The documented priority order is system, then developer, then user, then assistant, then tool. ^[3] This hierarchy is closely related to OpenAI's broader work on instruction following described in the Model Spec.

The system message in harmony begins with a fixed identity line, "You are ChatGPT, a large language model trained by OpenAI," followed by metadata such as the knowledge cutoff, the current date, and the selected reasoning effort, which can be set to low, medium, or high. ^[1]^[2] Developer instructions and function tool definitions are carried in the developer message rather than the system message. Function tools are declared in the developer message using a TypeScript-like type syntax inside a functions namespace. ^[3]

Channels

A distinctive feature of harmony is that the assistant's output is split into named channels, so that internal reasoning, tool-call preambles, and the final answer can be distinguished from one another. Every assistant message must specify a channel. The format defines three channels. ^[3]

Channel	Purpose
analysis	Carries the model's chain-of-thought (CoT) reasoning.
commentary	Carries function tool calls and, occasionally, preambles describing an upcoming sequence of tool calls.
final	Carries the message intended to be shown to the end user.

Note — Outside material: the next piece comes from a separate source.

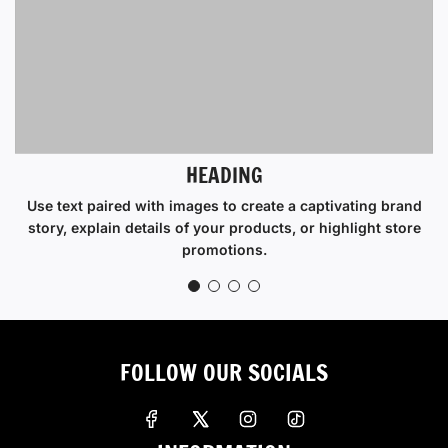
HEADING
Use text paired with images to create a captivating brand
story, explain details of your products, or highlight store
promotions.
FOLLOW OUR SOCIALS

OpenAI's documentation includes an explicit safety caveat for the analysis channel: "Messages in the analysis channel do not adhere to the same safety standards as final messages do," which means raw chain-of-thought content should not be surfaced directly to end users without consideration. ^[3] Function tool calls are required to be emitted on the commentary channel. ^[1]^[3]

Special tokens

Harmony delimits messages and their components with a set of reserved control tokens rather than ordinary text. The tokens carry fixed token IDs in the o200k_harmony tokenizer. The following are documented in OpenAI's harmony guide. ^[3]

Token	Token ID	Purpose
`<\|start\|>`	200006	Marks the beginning of a message and introduces its header (role and, where applicable, recipient and channel).
`<\|end\|>`	200007	Marks the end of a message.
`<\|message\|>`	200008	Marks the transition from a message header to its actual content.
`<\|channel\|>`	200005	Introduces the channel information within a header.
`<\|constrain\|>`	200003	Indicates the data type used in a tool call (for example a JSON-constrained argument).
`<\|return\|>`	200002	A stop token indicating the model has finished sampling its response.
`<\|call\|>`	200012	A stop token indicating the model wants to call a tool.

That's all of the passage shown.